Chiara Checcaglini: Scappa – Get Out. Infilandosi felicemente nella tradizione dell’horror politico, Jordan Peele esordisce alla regia con una delle interpretazioni più puntuali del conflitto tra black culture e ipocrisia progressista bianca. Un film importante e godibilissimo, praticamente perfetto sotto ogni aspetto.
Gualtiero Bertoldi: Scappa – Get Out. Thriller, horror, allegoria delle tensioni etniche e sociali americane ma, sorpresa, prese dalla parte che tradizionalmente si vorrebbe solidale con gli afroamericani, Get Out è un film elegantissimo, solido e delicatamente ipercitazionista (sì, è possibile). E un Daniel Kaluuya in stato di grazia.
Lucia Tralli: Scappa – Get Out. Spaventoso come solo la realtà può esserlo, un film che ti incolla alla sedia incredul\* come il protagonista nella scena più iconica del film. Un horror che parla dell’oggi, di suprematismo bianco, di razzismo, di violenza, di oppressione e privilegio, e lo fa con gli strumenti della narrazione.
BONUS: i migliori film del 2016 (usciti quest’anno)

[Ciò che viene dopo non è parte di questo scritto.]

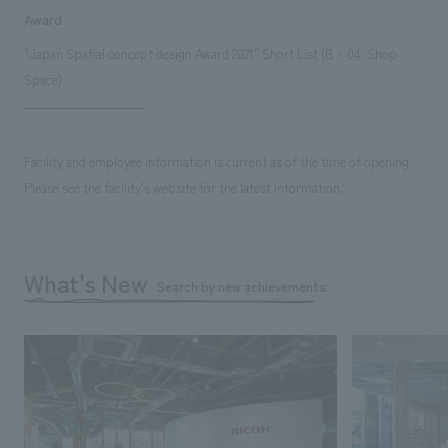
Award
"Japan Spatial concept design Award 2021" Short List (B・04. Shop
Space)
Facility and employee information is current as of the time of opening.
Please see the facility's website for the latest information.
What's New
Search by new achievements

Eugenio De Angelis: Ritratto di famiglia con tempesta di Kore’eda Hirokazu. Quasi un sequel spirituale di Still Walking, con questo film Kore’eda si riafferma come il legittimo erede della tradizione di Naruse nel raccontare slice of life con una delicatezza e una profondità di sguardo commoventi. Il magnifico perdente di Abe Hiroshi è il valore aggiunto di un’opera in cui si respira la vita.
Ilaria De Pascalis: Arrival. Gli alieni portano un nuovo modello di lettura del mondo e di comprensione delle cose. Il linguaggio, il tempo e l’esperienza divengono circolari e pervasivi, e non più lineari e produttivi. Prospettive e possibilità si contaminano, e solo una studiosa del linguaggio può aprire la strada per un pensiero “altro”.
Sara Mazzoni: Arrival. La fantascienza di Arrival è la più illuminata, quella che ci parla di contaminazione e trasformazione. La sua forza non si trova negli incastri narrativi perfettamente riusciti, quanto nel cogliere quel senso di meraviglia, paura e curiosità per l’ignoto che caratterizza noi, la razza umana.